*** Given entries ***

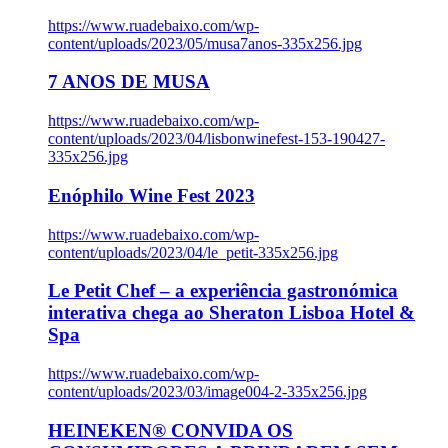
https://www.ruadebaixo.com/wp-
content/uploads/2023/05/musa7anos-335x256.jpg
7 ANOS DE MUSA
https://www.ruadebaixo.com/wp-
content/uploads/2023/04/lisbonwinefest-153-190427-
335x256.jpg
Enóphilo Wine Fest 2023
https://www.ruadebaixo.com/wp-
content/uploads/2023/04/le_petit-335x256.jpg
Le Petit Chef – a experiência gastronómica
interativa chega ao Sheraton Lisboa Hotel &
Spa
https://www.ruadebaixo.com/wp-
content/uploads/2023/03/image004-2-335x256.jpg
HEINEKEN® CONVIDA OS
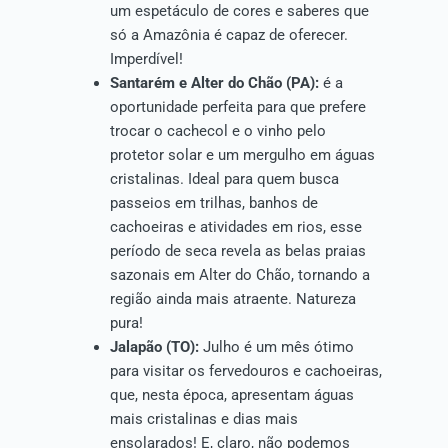
um espetáculo de cores e saberes que
só a Amazônia é capaz de oferecer.
Imperdível!
Santarém e Alter do Chão (PA):
é a
oportunidade perfeita para que prefere
trocar o cachecol e o vinho pelo
protetor solar e um mergulho em águas
cristalinas. Ideal para quem busca
passeios em trilhas, banhos de
cachoeiras e atividades em rios, esse
período de seca revela as belas praias
sazonais em Alter do Chão, tornando a
região ainda mais atraente. Natureza
pura!
Jalapão (TO):
Julho é um mês ótimo
para visitar os fervedouros e cachoeiras,
que, nesta época, apresentam águas
mais cristalinas e dias mais
ensolarados! E, claro, não podemos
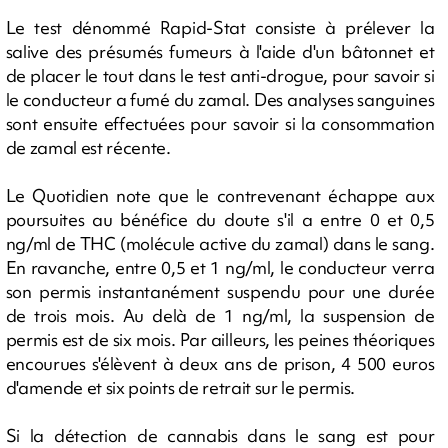
Le test dénommé Rapid-Stat consiste à prélever la
salive des présumés fumeurs à l'aide d'un bâtonnet et
de placer le tout dans le test anti-drogue, pour savoir si
le conducteur a fumé du zamal. Des analyses sanguines
sont ensuite effectuées pour savoir si la consommation
de zamal est récente.
Le Quotidien note que le contrevenant échappe aux
poursuites au bénéfice du doute s'il a entre 0 et 0,5
ng/ml de THC (molécule active du zamal) dans le sang.
En ravanche, entre 0,5 et 1 ng/ml, le conducteur verra
son permis instantanément suspendu pour une durée
de trois mois. Au delà de 1 ng/ml, la suspension de
permis est de six mois. Par ailleurs, les peines théoriques
encourues s'élèvent à deux ans de prison, 4 500 euros
d'amende et six points de retrait sur le permis.
Si la détection de cannabis dans le sang est pour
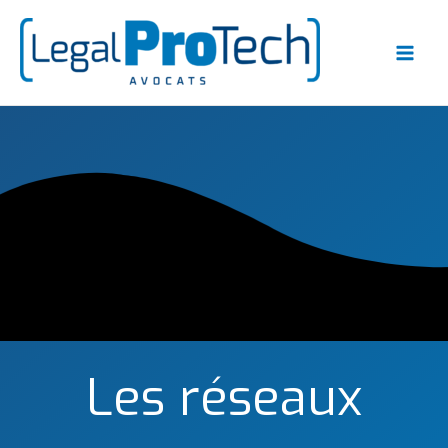
Aller
au
contenu
Les réseaux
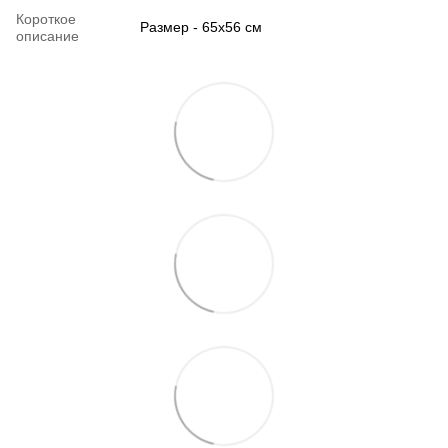
Короткое
Размер - 65х56 см
описание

*** End of Given entries ***

Task item | Set down exactly, with no additions, each line from the line that includes "permis est de" to the final line of the entries above; leave pictures out.

Response box |
permis est de six mois. Par ailleurs, les peines théoriques
encourues s'élèvent à deux ans de prison, 4 500 euros
d'amende et six points de retrait sur le permis.
Si la détection de cannabis dans le sang est pour
Aller
au
contenu
Les réseaux
Короткое
Размер - 65х56 см
описание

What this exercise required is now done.